What The Boeing Crashes Teach Us About The Limits Of Automation

As the Boeing fiasco shows, current state of automation is far from replacing humans out in the environment

An airplane is what control theory calls a coupled system. That means that a given input produces more than one result. For example, depressing the gas pedal in a car results in but a single outcome: an increase in speed. In an airplane, advancing the throttle during straight and level flight results in an increase in airspeed, but also in the angle of attack, meaning that the nose of the plane pitches up, which in turn increases lift and causes the airplane to gain altitude and subsequently lose airspeed. Therefore, if the pilot wishes simply to increase speed while maintaining straight and level flight, he must advance the throttle and simultaneously apply forward pressure to yoke in order to keep the pitch angle from increasing.This is the direct effect. There are secondary effects as well. Increased airspeed causes the aircraft to interact differently with the air mass around it and the pilot must be vigilant to enter corrective inputs with the the rudder and the ailerons (control surfaces on the wings that affect the roll angle in order to maintain straight and level flight.
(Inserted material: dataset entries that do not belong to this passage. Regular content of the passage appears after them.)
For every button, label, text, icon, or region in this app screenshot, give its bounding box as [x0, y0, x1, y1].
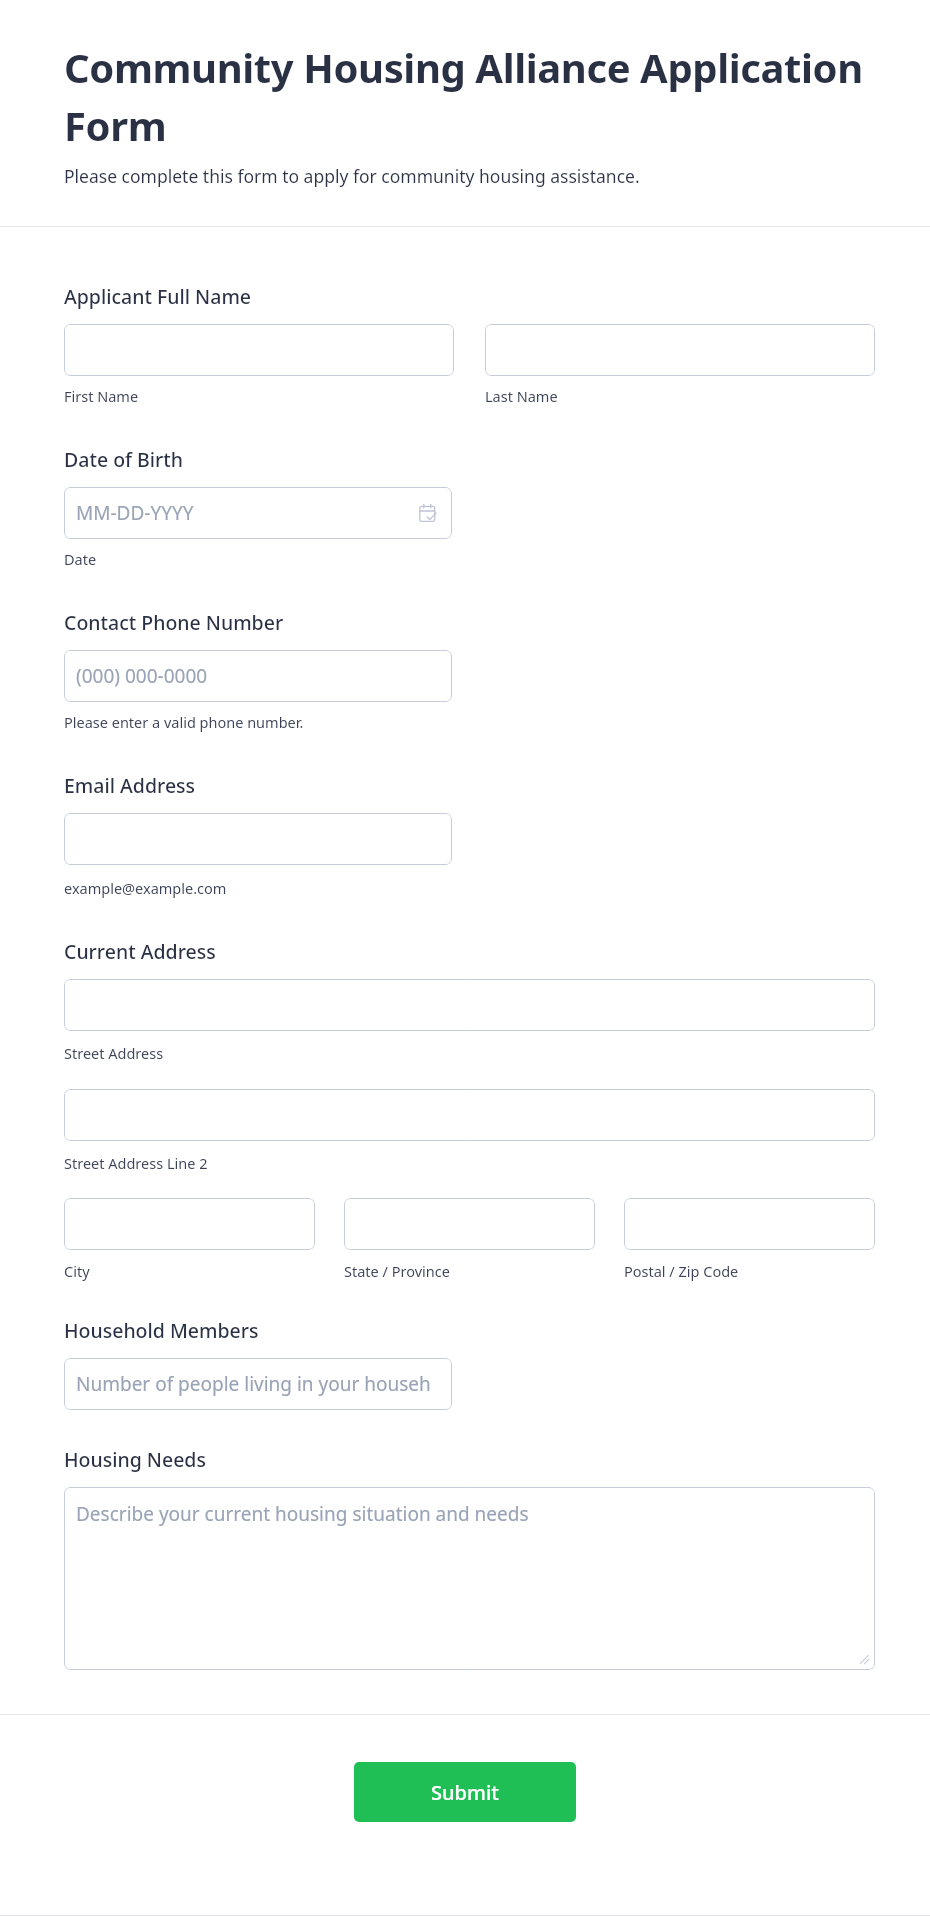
button[interactable]: City: [64, 1198, 315, 1250]
staticText: First Name: [64, 386, 139, 406]
staticText: Housing Needs: [64, 1446, 206, 1473]
staticText: Current Address: [64, 938, 216, 965]
staticText: Email Address: [64, 772, 196, 799]
button[interactable]: Submit: [354, 1762, 576, 1822]
button[interactable]: Last Name: [485, 324, 875, 376]
staticText: Community Housing Alliance Application F…: [64, 40, 864, 152]
staticText: State / Province: [344, 1261, 450, 1281]
button[interactable]: Street Address: [64, 979, 875, 1031]
staticText: City: [64, 1261, 90, 1281]
staticText: (000) 000-0000: [76, 663, 208, 689]
staticText: Household Members: [64, 1317, 259, 1344]
staticText: Last Name: [485, 386, 558, 406]
button[interactable]: Street Address Line 2: [64, 1089, 875, 1141]
button[interactable]: First Name: [64, 324, 454, 376]
button[interactable]: Contact Phone Number: [64, 650, 452, 702]
staticText: Please enter a valid phone number.: [64, 712, 304, 732]
button[interactable]: Email Address: [64, 813, 452, 865]
staticText: Submit: [431, 1779, 499, 1806]
staticText: Postal / Zip Code: [624, 1261, 739, 1281]
button[interactable]: State / Province: [344, 1198, 595, 1250]
staticText: Applicant Full Name: [64, 283, 252, 310]
button[interactable]: Postal / Zip Code: [624, 1198, 875, 1250]
staticText: Describe your current housing situation …: [76, 1501, 529, 1527]
staticText: MM-DD-YYYY: [76, 500, 194, 526]
staticText: Please complete this form to apply for c…: [64, 164, 640, 188]
button[interactable]: Household Members: [64, 1358, 452, 1410]
button[interactable]: Describe your current housing situation …: [64, 1487, 875, 1670]
staticText: example@example.com: [64, 878, 227, 898]
staticText: Number of people living in your househ: [76, 1371, 431, 1397]
button[interactable]: Date of Birth: [64, 487, 452, 539]
staticText: Date of Birth: [64, 446, 184, 473]
staticText: Street Address Line 2: [64, 1153, 208, 1173]
staticText: Contact Phone Number: [64, 609, 284, 636]
staticText: Street Address: [64, 1043, 164, 1063]
staticText: Date: [64, 549, 97, 569]
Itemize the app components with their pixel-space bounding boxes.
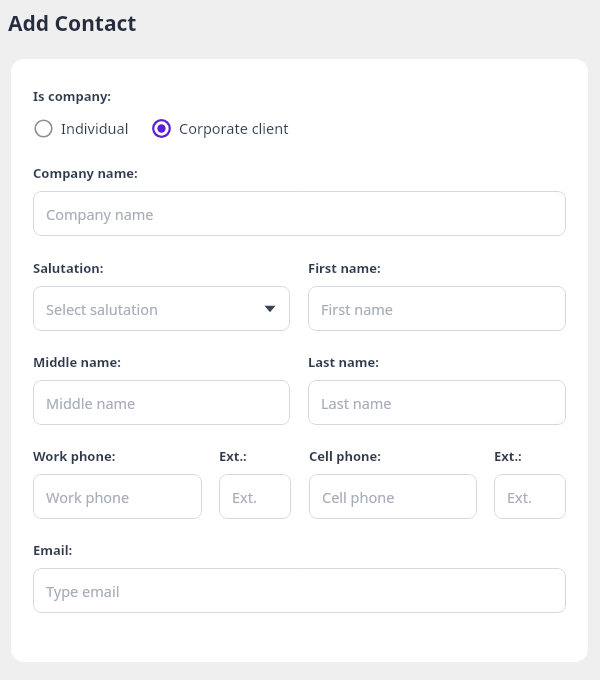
staticText: Work phone: [46, 487, 130, 507]
staticText: Cell phone:: [309, 447, 381, 465]
button[interactable]: Cell phone: [309, 474, 477, 519]
staticText: Ext.:: [494, 447, 522, 465]
button[interactable]: Last name: [308, 380, 566, 425]
button[interactable]: Select salutation: [33, 286, 290, 331]
button[interactable]: Ext.: [494, 474, 566, 519]
staticText: Individual: [61, 118, 129, 138]
button[interactable]: Type email: [33, 568, 566, 613]
staticText: Company name:: [33, 164, 138, 182]
staticText: Add Contact: [8, 9, 137, 38]
staticText: Middle name: [46, 393, 136, 413]
staticText: Ext.:: [219, 447, 247, 465]
staticText: Salutation:: [33, 259, 104, 277]
staticText: Company name: [46, 204, 154, 224]
staticText: Select salutation: [46, 299, 158, 319]
button[interactable]: Ext.: [219, 474, 291, 519]
button[interactable]: Corporate client: [151, 116, 290, 140]
staticText: Cell phone: [322, 487, 395, 507]
button[interactable]: Individual: [33, 116, 130, 140]
staticText: First name: [321, 299, 394, 319]
staticText: Last name: [321, 393, 392, 413]
button[interactable]: First name: [308, 286, 566, 331]
staticText: Ext.: [232, 487, 257, 507]
staticText: Corporate client: [179, 118, 289, 138]
staticText: Ext.: [507, 487, 532, 507]
staticText: Type email: [46, 581, 120, 601]
staticText: Is company:: [33, 87, 112, 105]
button[interactable]: Company name: [33, 191, 566, 236]
button[interactable]: Middle name: [33, 380, 290, 425]
staticText: Last name:: [308, 353, 379, 371]
staticText: Middle name:: [33, 353, 121, 371]
staticText: Email:: [33, 541, 73, 559]
staticText: Work phone:: [33, 447, 116, 465]
staticText: First name:: [308, 259, 381, 277]
button[interactable]: Work phone: [33, 474, 202, 519]
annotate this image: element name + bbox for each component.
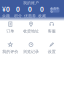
staticText: 设置	[48, 49, 56, 54]
button[interactable]: 0	[24, 5, 36, 18]
staticText: 0	[16, 5, 20, 14]
button[interactable]: 会员中心	[50, 8, 60, 12]
button[interactable]: 我的评价	[0, 42, 21, 54]
staticText: 优惠券	[24, 14, 36, 18]
staticText: 收藏	[38, 14, 46, 18]
button[interactable]: 收货地址	[21, 22, 41, 34]
button[interactable]: 客服	[41, 22, 62, 34]
button[interactable]: 0	[36, 5, 48, 18]
staticText: 余额	[2, 14, 10, 18]
button[interactable]: 0	[12, 5, 24, 18]
staticText: 收货地址	[23, 29, 39, 34]
staticText: 浏览记录	[23, 49, 39, 54]
button[interactable]: ¥0	[0, 5, 12, 18]
staticText: 我的账户	[23, 0, 39, 5]
staticText: 0	[40, 5, 44, 14]
staticText: 我的评价	[2, 49, 18, 54]
staticText: 订单	[6, 29, 14, 34]
button[interactable]: 设置	[41, 42, 62, 54]
button[interactable]: 浏览记录	[21, 42, 41, 54]
staticText: 0	[28, 5, 32, 14]
staticText: 积分	[14, 14, 22, 18]
staticText: 客服	[48, 29, 56, 34]
staticText: 会员中心	[50, 7, 59, 13]
staticText: ¥0	[2, 5, 10, 14]
button[interactable]: 订单	[0, 22, 21, 34]
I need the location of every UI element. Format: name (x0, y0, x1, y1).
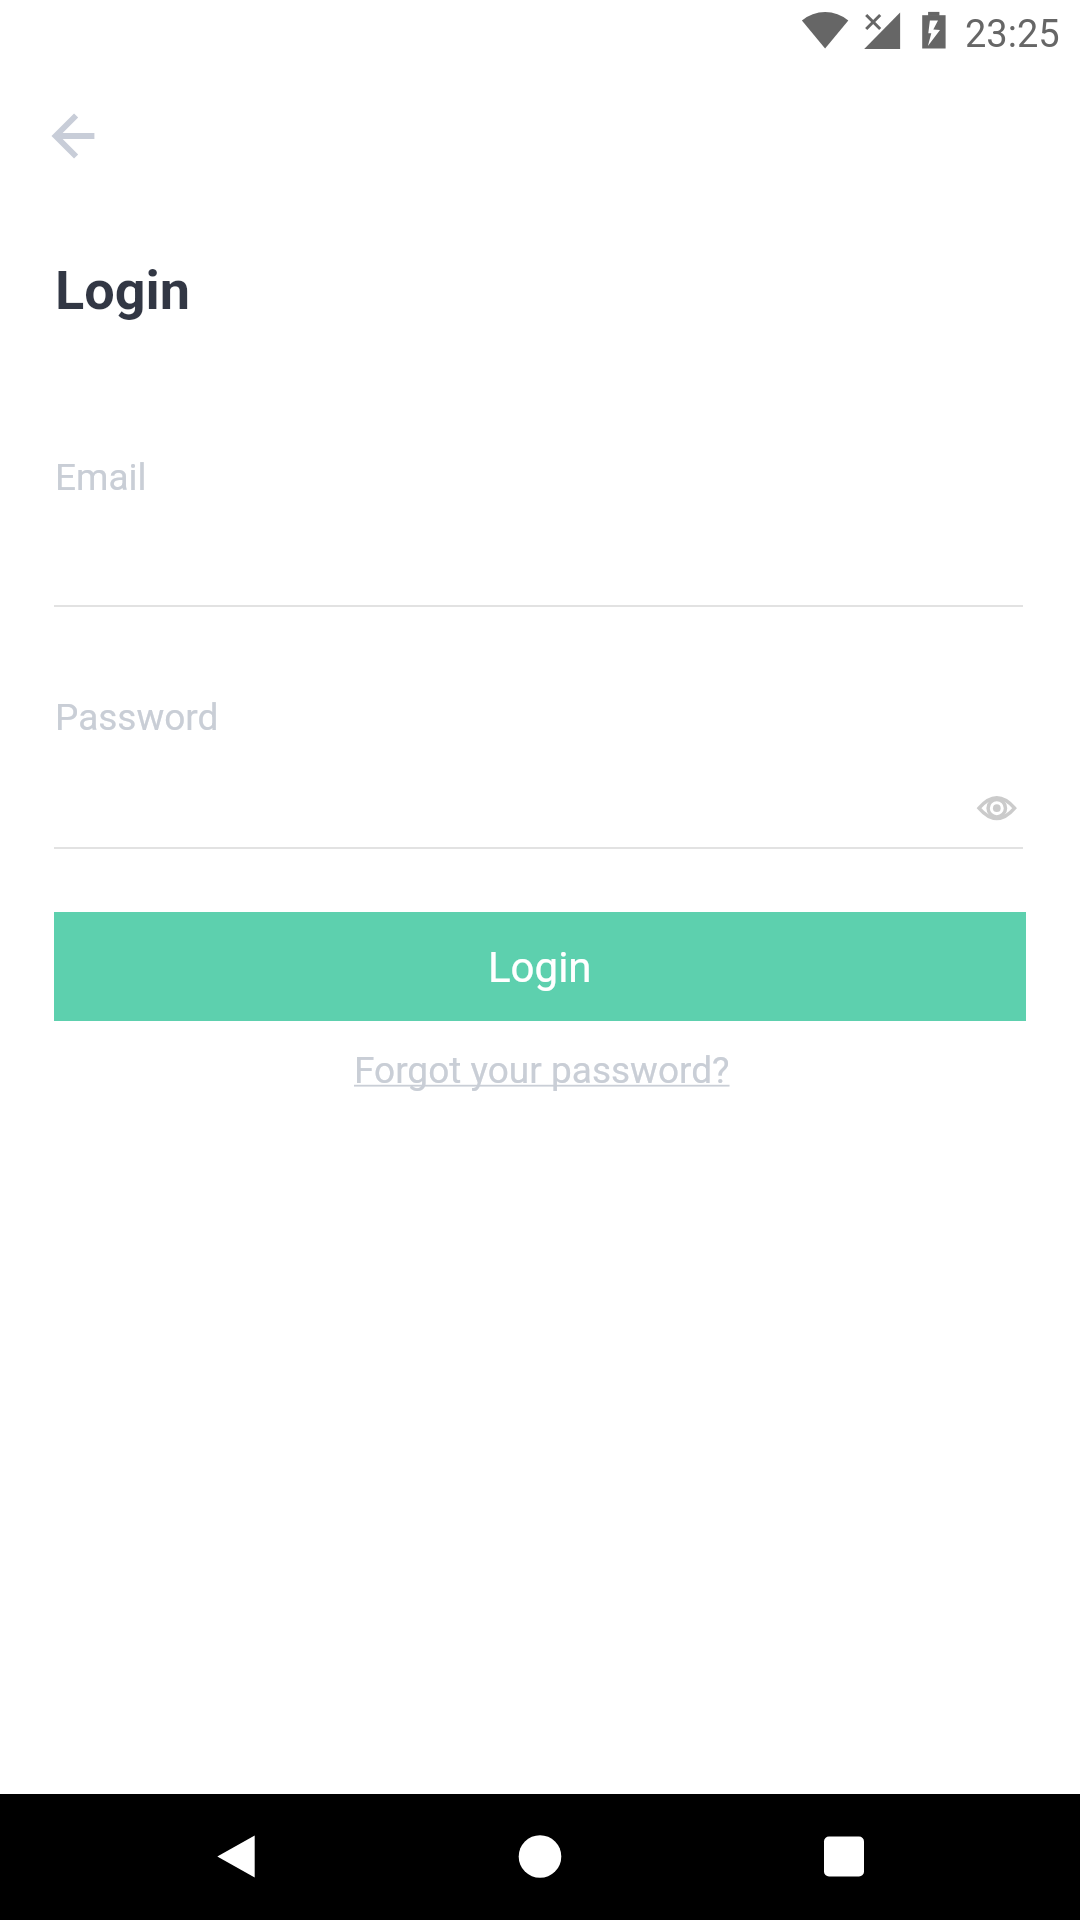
staticText: Login (488, 943, 592, 992)
button[interactable]: Show password (957, 767, 1037, 847)
button[interactable]: Back (36, 96, 116, 176)
staticText: Login (55, 259, 191, 322)
staticText: Forgot your password? (354, 1049, 730, 1092)
staticText: Email (55, 456, 147, 499)
staticText: Password (55, 696, 219, 739)
button[interactable]: Forgot your password? (332, 1041, 752, 1103)
button[interactable]: Login (54, 912, 1026, 1021)
staticText: 23:25 (965, 12, 1060, 57)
In a car, a turn of the steering wheel will cause the car to turn. In an airplane, a rotation of the yoke or applying lateral pressure on the stick will roll the wings and cause the plane to turn, but it will also result in a loss of lift, causing the nose to pitch down and, since the aircraft is a free body in space, it will cause it to slip sideways. A simple turn maneuver then, requires several inputs, rotation of the yoke while applying upward pressure to maintain the pitch angle, advancing the throttle to guarantee sufficient power through the maneuver, and finally applying rudder to eliminate slip. All of these are only the direct inputs. Secondary inputs will be needed to correct for the change in how the aircraft interacts with the air mass around it while performing the turn maneuver. A skilled pilot, without realizing, almost automatically, is constantly solving in his head a set of coupled differential equations, a difficult task indeed.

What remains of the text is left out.